やっぱり飛ぶか、と呟いたらエーギルに慌てて説得された。 

「まあまあ……歩いたほうが色々楽しめるし、街で美味しいご飯食べられるかもよ?1ヶ月ちょっとならあっという間さ。頑張ろう」


「……食前の運動だと思えばいいか。森でお前を乗せて走るぐらいならばいいだろう?」

 この世界の料理をまだ食べたことがないので、気になって仕方がない。

 

「そんなにご飯早く食べたいの?ん〜走るぐらいならいいか。……あっちの方にラルツィレの街がある。ちょうど調査依頼も受けていたから、その報告もしておきたいんだ」

 


 森を抜けたのは夕方ごろだった。

 森を抜けてすぐのところでエーギルを下ろした。

 なんだかんだでエーギルは俺とのドライブを楽しんでいた。馬よりも速いと喜んでいた。河を泳いで渡る時が一番子供のようにはしゃいでいた。早くこいつを乗せて空を飛んでみたいものだな。

  

 丘の上で夕食を食べながら休んでいると、通りすがりの旅人が俺を見て固まっていた。

 

「ドラゴンはまず平地では絶対見かけないぐらい珍しいからね。仕方がないよ。」

 エーギルが先手を打って営業スマイルで挨拶しに行く。

  

 旅人はドラゴンの後ろから現れた光の勇者の姿に、ますます口を大きく開けていた。

 エーギルが多少世間話をしてやると気がほぐれてきたのか、旅人の表情が和らいできた。

 旅人は無害そうな雰囲気の青年だった。商人の家の出で、商売の知見を広げるために世界を渡り歩いているという。


  

「あの……エーギル殿、そちらのドラゴンは?」


「俺の友達です。ちょっと色々あって仲良くなりまして……クロっていうんです」

 拾ってきたペットみたいな紹介をするな。

 もうちょっと威厳のある名前にしておけば良かったか?

  

「ともだち」旅人が形容し難い表情を浮かべる。

 

 俺は自分の姿をまだきちんと見たことがない。エーギル曰く、相当邪悪な見た目をしているらしい。

 そんな邪竜が勇者と友達なんて、にわかには信じ難いだろう。俺もこの旅人の立場だったら、同じ顔をしていたと思う。勇者が騙されていないか、ちょっと心配してしまうだろうな。

 

 どれ、エーギルの名誉のためにも助け舟を出してやるか。

 

「……我はそこな勇者と三日三晩戦い、こやつを気に入ったのだ。何か文句はあるか?」

 見た目に相応しい威厳たっぷりの口調で演技をする。夕方ということもあって迫力もいい具合に出ていると思う。……のだが、エーギルが旅人から見えない位置で必死に笑いを堪えている姿が見えた。

 

「……い、いえ!ありません!では昨日聞こえたあの咆哮はそれだったのですね。納得しました」

 旅人は納得してくれたようだ。

 

「ははは……やっぱり聞こえていましたか。近隣の方をびっくりさせてしまって申し訳ありません」

 

 昨日の俺の咆哮で近隣は大変な騒ぎになっていたという。

 幸いエーギルがギルドから魔物調査依頼を受けて向かっていった方面だったので、そうと知ると騒ぎはすぐにおさまったらしい。

 エーギルの光の勇者という肩書きに寄せられた信頼の大きさがわかる。エーギルってもしかして、相当凄いやつなのでは?顔もかなり良いし、特に女の子からの人気が凄そうだ。

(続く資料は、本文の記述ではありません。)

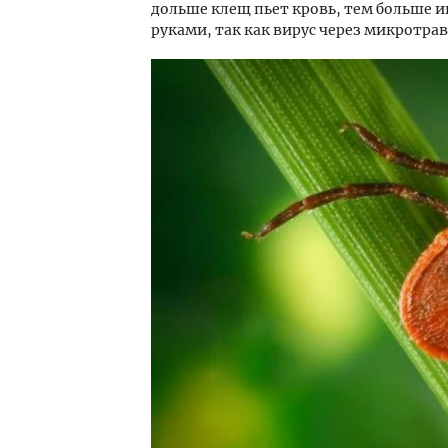
дольше клещ пьет кровь, тем больше 
руками, так как вирус через микротра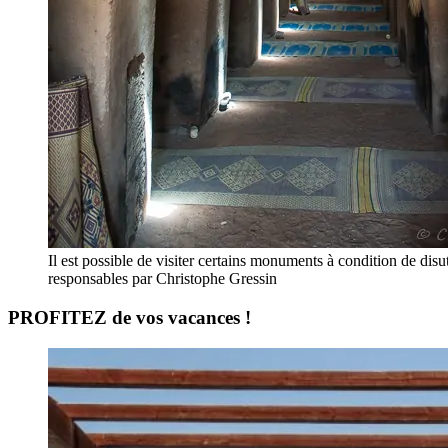
Il est possible de visiter certains monuments à condition de disu
responsables par Christophe Gressin
PROFITEZ de vos vacances !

「何はともあれ実りある調査になったようでよかったです。エーギル殿はこれからどちらへ向かわれるのでしょうか?」

 

「ラルツィレの街に一度戻ったら王都へ向かおうかと。クロを従魔登録したくて」

 

「なるほど、従魔契約されたのですか。なかなか頼もしいですなあ。しかしこれほど大きいと連れ歩くのも一苦労では?」

 旅人は俺の姿に慣れてきたのか、俺のことをじろじろと見ている。あまり怖がらせてもいけないし、興味がないフリをしてあくびをした。

 

「はい。人が多いところだと色々騒がれそうなので、なるべく街を避けて行こうと思っています」

 

「でしたらドワーフの国デリッツダムを経由するルートはいかがでしょう?

 土地柄ドワーフの皆様はドラゴンにさほど驚かないと思うので、街に入りやすいかと思います。地図はお持ちですか?」

 

 そうして俺たちは親切な旅人に道を教わり、めでたく王都行きのルートが決まったのであった。

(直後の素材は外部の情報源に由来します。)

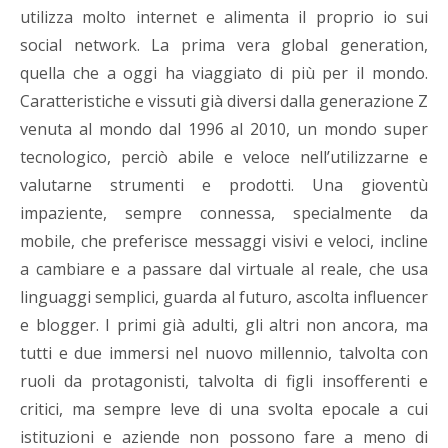
utilizza molto internet e alimenta il proprio io sui
social network. La prima vera global generation,
quella che a oggi ha viaggiato di più per il mondo.
Caratteristiche e vissuti già diversi dalla generazione Z
venuta al mondo dal 1996 al 2010, un mondo super
tecnologico, perciò abile e veloce nell’utilizzarne e
valutarne strumenti e prodotti. Una gioventù
impaziente, sempre connessa, specialmente da
mobile, che preferisce messaggi visivi e veloci, incline
a cambiare e a passare dal virtuale al reale, che usa
linguaggi semplici, guarda al futuro, ascolta influencer
e blogger. I primi già adulti, gli altri non ancora, ma
tutti e due immersi nel nuovo millennio, talvolta con
ruoli da protagonisti, talvolta di figli insofferenti e
critici, ma sempre leve di una svolta epocale a cui
istituzioni e aziende non possono fare a meno di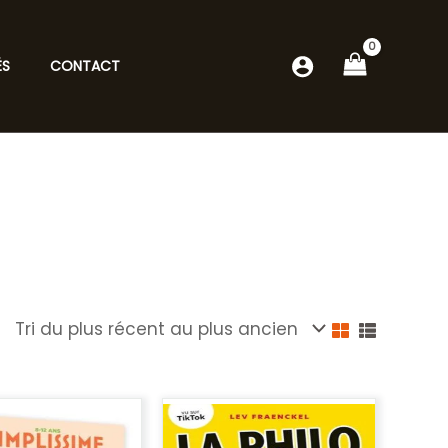
ÉS
CONTACT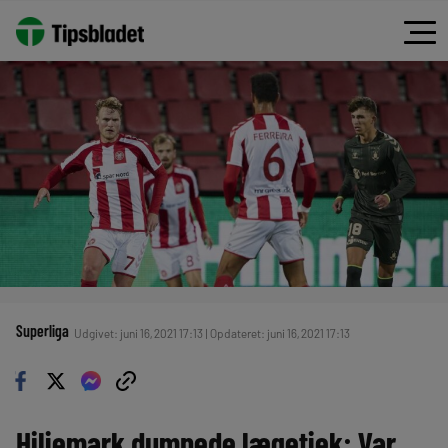
Superliga
Udgivet: juni 16, 2021 17:13 | Opdateret: juni 16, 2021 17:13
Hiljemark dumpede lægetjek: Var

 旅人と別れたタイミングで、俺はエーギルに聞いた。 

「従魔契約ってなんだ?そんな契約した覚えはないが」

 

「魔物を契約で従属させることさ。俺はあまり好きじゃないんだけどね……ひとまず俺とクロの関係はそういう事にしておこうと思う」

 エーギルはあまり気が進まない様子だ。俺が嫌がると思っているのだろうか?俺はむしろやってみたい。

 

「俺はお前となら契約を結んでもいいぞ!」

 

「その必要はないよ。聖痕の力で契約したっていう話にする」

 

「便利だな聖痕……お前がそれでいいなら構わないが」

 

「聖痕にはまだわからないことが多いから、こういうとき便利なんだ」

 

 ラノベとかで見たような従魔契約に憧れていたので、少し残念だ。主人の窮地に颯爽と登場して助けるやつをやってみたかった。

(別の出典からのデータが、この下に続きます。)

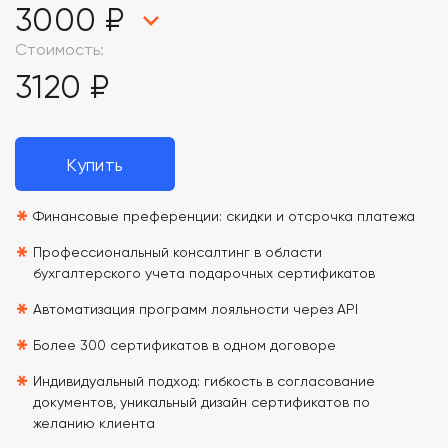
3000 ₽
Стоимость:
3120 ₽
Купить
*
Финансовые преференции: скидки и отсрочка платежа
*
Профессиональный консалтинг в области
бухгалтерского учета подарочных сертификатов
*
Автоматизация программ лояльности через API
*
Более 300 сертификатов в одном договоре
*
Индивидуальный подход: гибкость в согласование
документов, уникальный дизайн сертификатов по
желанию клиента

 ……まぁいつか本当に必要になればいつでも応じよう。

 

「──だって俺とクロの間には、そんな契約なんていらないだろ?俺はクロのことを信じてるよ」

 くっ……この光の者め!いや光の勇者だったか……エーギルの笑顔が眩しすぎる。


「あと、さっきの旅人の様子を見るに、やっぱり普通の人にはクロの姿は刺激が少し強いかもしれない。今のままでは街に入るのも苦労しそうだね」

 エーギルは顎に手を添えてしばらく思案する。